La Russie, elle, est contre l’ingérence dans les affaires intérieures d’un Etat tiers et le respect du principe de l’égale souveraineté. Ne pas comprendre que la poursuite des intérêts peut être fondé sur le respect mutuel, sur la confiance mutuelle, sur l’amitié , cela peut contribuer au repli sur soi et au rejet de toute altérité. Or, dans un monde de plus en plus interdépendant, cela peut se révéler collectivement suicidaire. Même au cas où ils ne faudrait pas idéaliser »les anciens-nouveaux partenaires » et compter d’abord sur une Afrique des fédérations unie et forte. Il y a d’abord et il y a ensuite et des choix à opérer tout en questionnant l’histoire du « chaos contrôlé » toujours remis au goût du jour. (Lire M. COLLON et G. LALIEU, La stratégie dhu chaos. Impérialisme et islam. Entretien avec Mohamed Hassan, Bruxelles, Investig’Action, 2014)

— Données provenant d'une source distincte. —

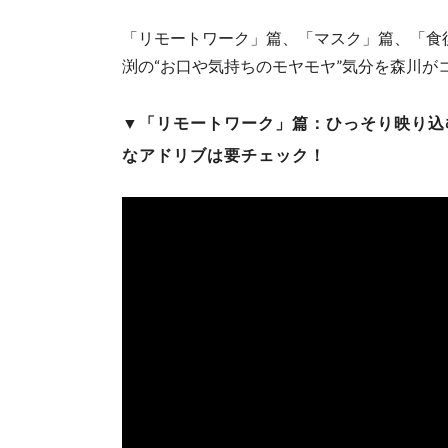
「リモートワーク」篇、「マスク」篇、「食
渕の“お口や気持ちのモヤモヤ”気分を森川が
▼「リモートワーク」篇：ひっそり映り込
なアドリブは要チェック！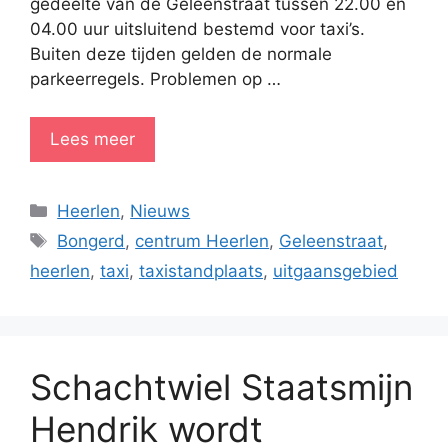
gedeelte van de Geleenstraat tussen 22.00 en
04.00 uur uitsluitend bestemd voor taxi’s.
Buiten deze tijden gelden de normale
parkeerregels. Problemen op …
Lees meer
Categorieën
Heerlen
,
Nieuws
Tags
Bongerd
,
centrum Heerlen
,
Geleenstraat
,
heerlen
,
taxi
,
taxistandplaats
,
uitgaansgebied
Schachtwiel Staatsmijn
Hendrik wordt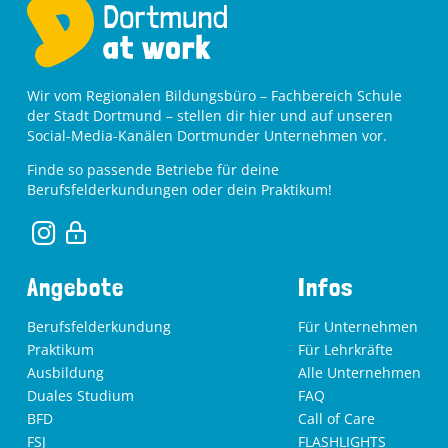
Wir vom Regionalen Bildungsbüro – Fachbereich Schule
der Stadt Dortmund – stellen dir hier und auf unseren
Social-Media-Kanälen Dortmunder Unternehmen vor.
Finde so passende Betriebe für deine
Berufsfelderkundungen oder dein Praktikum!
Angebote
Infos
Berufsfelderkundung
Für Unternehmen
Praktikum
Für Lehrkräfte
Ausbildung
Alle Unternehmen
Duales Studium
FAQ
BFD
Call of Care
FSJ
FLASHLIGHTS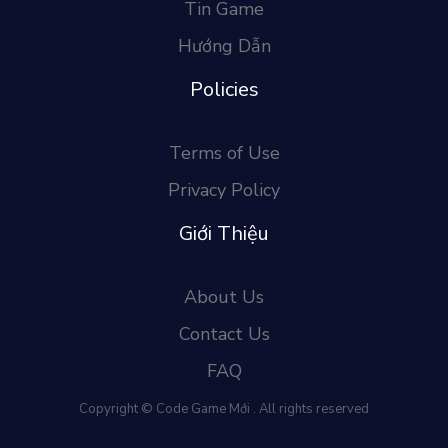
Tin Game
Hướng Dẫn
Policies
Terms of Use
Privacy Policy
Giới Thiệu
About Us
Contact Us
FAQ
Copyright © Code Game Mới . All rights reserved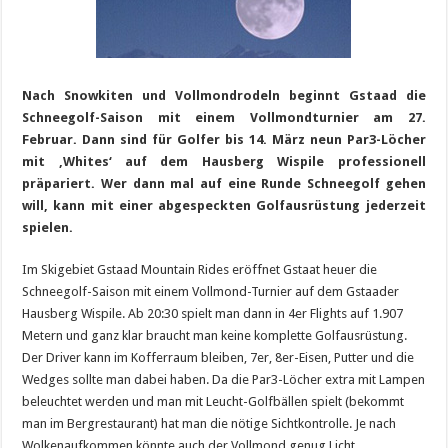
Nach Snowkiten und Vollmondrodeln beginnt Gstaad die
Schneegolf-Saison mit einem Vollmondturnier am 27.
Februar. Dann sind für Golfer bis 14. März neun Par3-Löcher
mit ‚Whites‘ auf dem Hausberg Wispile professionell
präpariert. Wer dann mal auf eine Runde Schneegolf gehen
will, kann mit einer abgespeckten Golfausrüstung jederzeit
spielen.
Im Skigebiet Gstaad Mountain Rides eröffnet Gstaat heuer die
Schneegolf-Saison mit einem Vollmond-Turnier auf dem Gstaader
Hausberg Wispile. Ab 20:30 spielt man dann in 4er Flights auf 1.907
Metern und ganz klar braucht man keine komplette Golfausrüstung.
Der Driver kann im Kofferraum bleiben, 7er, 8er-Eisen, Putter und die
Wedges sollte man dabei haben. Da die Par3-Löcher extra mit Lampen
beleuchtet werden und man mit Leucht-Golfbällen spielt (bekommt
man im Bergrestaurant) hat man die nötige Sichtkontrolle. Je nach
Wolkenaufkommen könnte auch der Vollmond genug Licht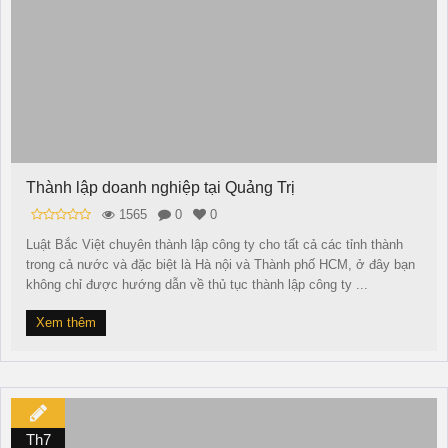
Thành lập doanh nghiệp tại Quảng Trị
1565
0
0
Luật Bắc Việt chuyên thành lập công ty cho tất cả các tỉnh thành
trong cả nước và đặc biệt là Hà nội và Thành phố HCM, ở đây bạn
không chỉ được hướng dẫn về thủ tục thành lập công ty ...
Xem thêm
Th7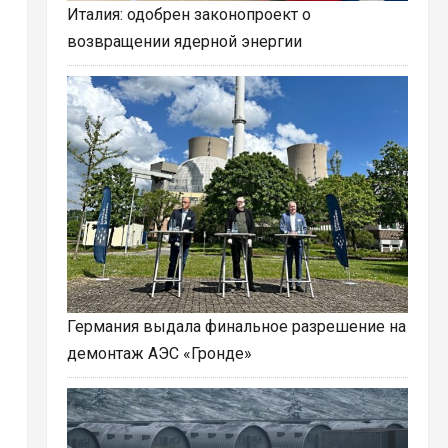
Италия: одобрен законопроект о
возвращении ядерной энергии
Германия выдала финальное разрешение на
демонтаж АЭС «Гронде»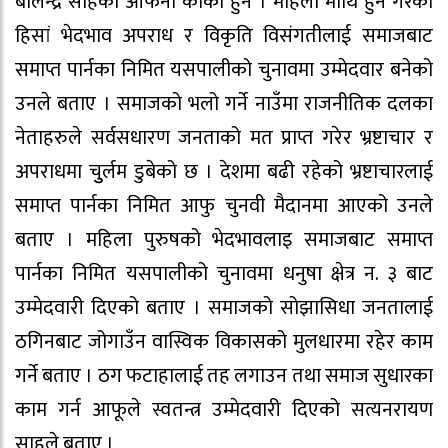
बालेन्द्र साहका आफनो काका हुन । महिला माथि हुने गरेको
हिसां भेदभाव अपराध र विकृति विसंगतीलाई समाजबाट
समाप्त पार्नका निमित यसपालीको चुनावमा उम्मेदवार बनेको
उनले बताए । समाजको भलो गर्ने नाउँमा राजनीतिक दलका
नेताहरुले सर्वसधारण जनताको मत प्राप्त गरेर भ्रष्टाचार र
अपराधमा चुुर्लम डुबेको छ । देशमा बढी रहेको भ्रष्टाचारलाई
समाप्त पार्नका निमित आफु चुनवी मैदानमा आएको उनले
बताए । महिला पुरुषको भेदभावलाइ समाजबाट समाप्त
पार्नका निमित यसपालीको चुनावमा धनुषा क्षेत्र न. ३ बाट
उम्मेदवारी दिएको बताए । समाजको सोझासिधा जनतालाई
ठगिनबाट जोगाउँन वास्विक विकासको मुलधारमा रहेर काम
गर्ने बताए । ठग फटाहालाई तह लगाउन तथा समाज सुधारका
काम गर्न आफूले स्वतन्त्र उम्मेदवारी दिएको सत्यनरायण
साहले बताए ।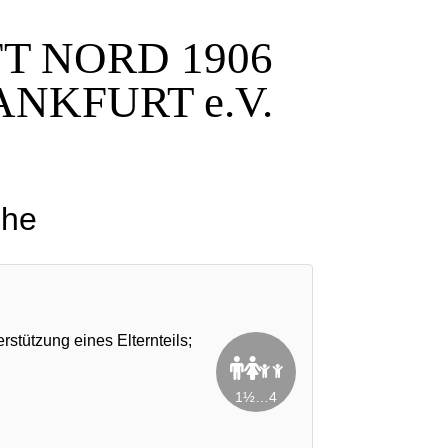
FT
NORD 1906
ANKFURT e.V.
che
stützung eines Elternteils;
1½…4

Ailleurs, en Afrique, le Mali a compris qu’il est possible de partir d’un minimum de principes pour s’ouvrir à l’altérité. Il s’est inscrit dans la lignée des initiateurs du panafricanisme en stipulant :
1. Il ne coopère qu’avec des partenaires qui respectent sa souveraineté ;
2. Il a le pouvoir de choisir librement ses partenaires stratégiques ;
3. Le Mali ne coopère qu’avec ceux qui respectent son droit de poursuivre lui-même les intérêts de son peuple. (Ecouter Franklin Nyamsi wa Kamerun dans sa vidéo intitulée « Pourquoi l’Occident veut-il empêcher l’Afrique de commercer avec la Russie ? Logique du veau d’or »)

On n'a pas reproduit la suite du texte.